= Regummed stamp =

Stamp with new gum applied

In philately, a regummed stamp is any stamp without gum, or without full gum, that has had new gum applied to the back to increase its value.

Unused stamps with full original gum (OG) on the back are worth more than stamps without gum or complete gum, for instance those that have been mounted using a stamp hinge.

Until the 1970s, it was common for stamps to be mounted using hinges and there was little difference in value between unmounted and previously hinged stamps. Since then, a significant price difference has developed between the two types of stamps and unscrupulous stamp collectors and dealers have been tempted to regum previously mounted stamps to make them appear as if they have full original gum.

Regumming may take place just to remove traces of mounting or to disguise more serious faults or repairs, in which case the whole stamp may be given new gum. Regumming to hide repaired faults is not new but regumming to remove traces of mounting is a relatively recent development.

== Detecting regummed stamps ==
Such alterations are often easily detected with the naked eye due to differences in colour or texture between the old and new gum. In addition, a stamp where all or a large part of the gum is fresh may sometimes be detected by placing it in the palm of the hand where warmth will cause the stamp to curl in a different direction to the same stamp with the original gum.

Another test is to use a magnifying glass to see if gum has gathered on the perforation edges of the stamp. This will not occur with an original gum stamp as the normal method of stamp production is to perforate a whole sheet of stamps after the sheet is first gummed and then printed.

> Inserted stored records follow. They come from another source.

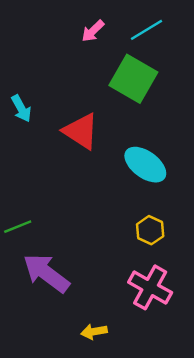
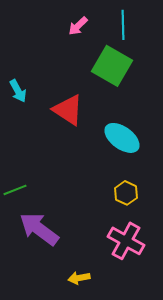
cyan line: (147, 30) -> (123, 25), turned -60

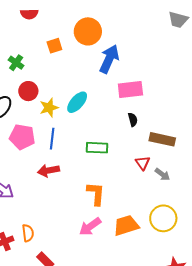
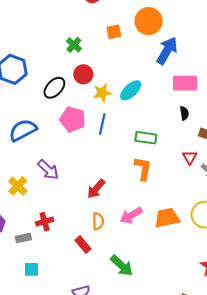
red arrow: (48, 171) -> (96, 189), moved, turned -45
orange L-shape: (96, 194) -> (143, 169), moved
orange semicircle: (28, 233) -> (98, 221), moved

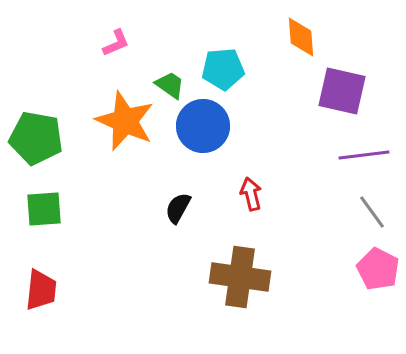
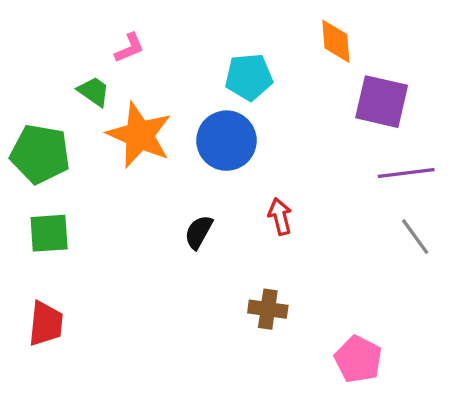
green trapezoid: (170, 85) -> (94, 91), moved
pink pentagon: (378, 269) -> (358, 359), moved
brown cross: (240, 277) -> (268, 309), size x0.6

This means the gum is evenly distributed on the back of all the stamps contained on the sheet before perforating. The perforating process does not perfectly cut the paper. Fine tears develop along the round areas of the perforation edges because of this process. Also, when the stamps are torn to separate them from the sheets, fine tears along the perforation tips develop. These fine tears from perforating and tearing render tiny hairs descending from the edge of the stamp. Examination of these hairs will help detect a regummed stamp. With this test it is important not to look at the gum, but rather the perforation edges. The edges will be somewhat hairy on an original gummed stamp, but on a regummed stamp the hairs will be glued together in varying degrees. This gum may also gather unevenly at the perforation edges. On expert regumming jobs the person making the alteration may file the perforations to restore the original look to the stamps edge, but they almost always leave an imperfection or two that may only be caught by an expert.

If none of the normal tests are definitive then collectors will often obtain an opinion about the stamp's status from an expert, who will examine the stamp and may even analyse it chemically. This is known as having the stamp expertised.